Posted: Fri Nov 11, 2016 5:44 am
by Prak
Well, we do have roughly forty days before the electoral college actually votes. That's a good bit of time in which people can make their displeasure known and at least try to convince some Electors to turn faithless, or agree to the National Popular Vote Interstate Compact, by which states which are part of the compact would award their votes to the winner of the popular vote rather than the winner of their individual state.

Obviously that's all pretty much a long shot. The NPVIC is probably our most likely hope, and I don't think getting the remaining states that are considering it to agree to it would actually shift the needle enough. Another possibility might be to get states to agree to reward their EC votes proportionately, but given that an EC vote is worth more or less depending on state, I have no clue whether that'd actually help either.

Posted: Fri Nov 11, 2016 6:04 am
by Hiram McDaniels
Prak wrote:Well, we do have roughly forty days before the electoral college actually votes. That's a good bit of time in which people can make their displeasure known and at least try to convince some Electors to turn faithless, or agree to the National Popular Vote Interstate Compact, by which states which are part of the compact would award their votes to the winner of the popular vote rather than the winner of their individual state.

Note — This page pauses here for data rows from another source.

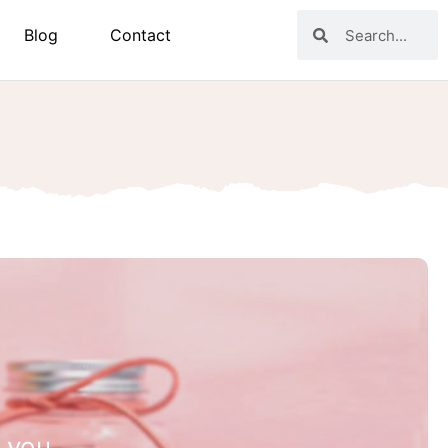
Blog
Contact
 you.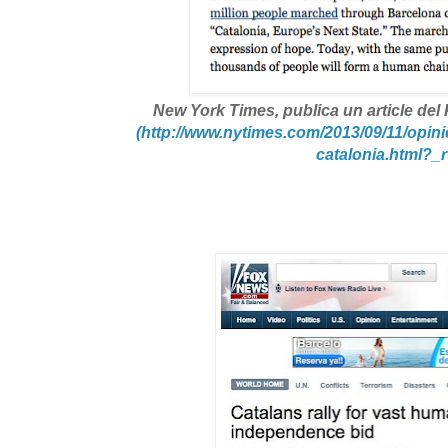
New York Times
, publica un article de
(http://www.nytimes.com/2013/09/11/opini
catalonia.html?_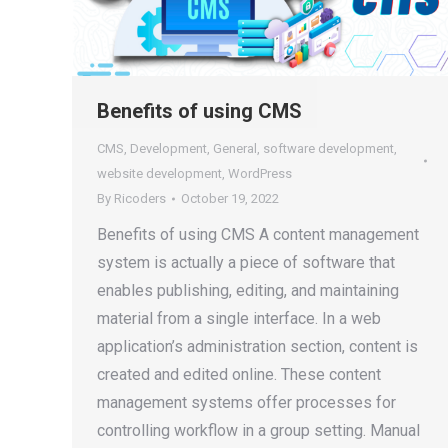
Benefits of using CMS
CMS
,
Development
,
General
,
software development
,
website development
,
WordPress
By
Ricoders
October 19, 2022
Benefits of using CMS A content management
system is actually a piece of software that
enables publishing, editing, and maintaining
material from a single interface. In a web
application’s administration section, content is
created and edited online. These content
management systems offer processes for
controlling workflow in a group setting. Manual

Obviously that's all pretty much a long shot. The NPVIC is probably our most likely hope, and I don't think getting the remaining states that are considering it to agree to it would actually shift the needle enough. Another possibility might be to get states to agree to reward their EC votes proportionately, but given that an EC vote is worth more or less depending on state, I have no clue whether that'd actually help either.
I don't know if that would play well, Dems trying to invalidate Trump's election after making a big stink about his reticence to concede in the event of his loss. It might be shitty and anachronistic, but the Electoral College is in the constitution, and is not just some dirty trick the republicans pull (like voter ID laws, limited polling places, and voter intimidation campaigns).

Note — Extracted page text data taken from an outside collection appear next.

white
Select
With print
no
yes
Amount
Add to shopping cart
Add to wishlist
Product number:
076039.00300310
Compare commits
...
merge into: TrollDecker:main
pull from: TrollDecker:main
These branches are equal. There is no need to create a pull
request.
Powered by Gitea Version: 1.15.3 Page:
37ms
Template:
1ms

Posted: Fri Nov 11, 2016 6:07 am
by Omegonthesane
Hiram McDaniels wrote:
Prak wrote:Well, we do have roughly forty days before the electoral college actually votes. That's a good bit of time in which people can make their displeasure known and at least try to convince some Electors to turn faithless, or agree to the National Popular Vote Interstate Compact, by which states which are part of the compact would award their votes to the winner of the popular vote rather than the winner of their individual state.

Obviously that's all pretty much a long shot. The NPVIC is probably our most likely hope, and I don't think getting the remaining states that are considering it to agree to it would actually shift the needle enough. Another possibility might be to get states to agree to reward their EC votes proportionately, but given that an EC vote is worth more or less depending on state, I have no clue whether that'd actually help either.
I don't know if that would play well, Dems trying to invalidate Trump's election after making a big stink about his reticence to concede in the event of his loss. It might be shitty and anachronistic, but the Electoral College is in the constitution, and is not just some dirty trick the republicans pull (like voter ID laws, limited polling places, and voter intimidation campaigns).
It doesn't have to play well. It has to stop the government from being all controlled by the party of wilful delusion and deliberately hurting everyone who isn't a ridiculously rich old white man at the country's expense.

Dems are the good guys in this conflict and given how fucking stark it is and how fucking evil their enemies are they should've been playing dirty pool from the word "go".

Posted: Fri Nov 11, 2016 6:13 am
by MGuy
It does have to play well because then you'll have the other half the country ready to tear shit down instead. It would affirm all of the fear mongering Trump put out there about rigging the election. I'd think the only way to get it to go over at all would be for him to lose his upcoming court cases which they could use as an excuse to vote Hillary and even then I don't know if it'd be enough.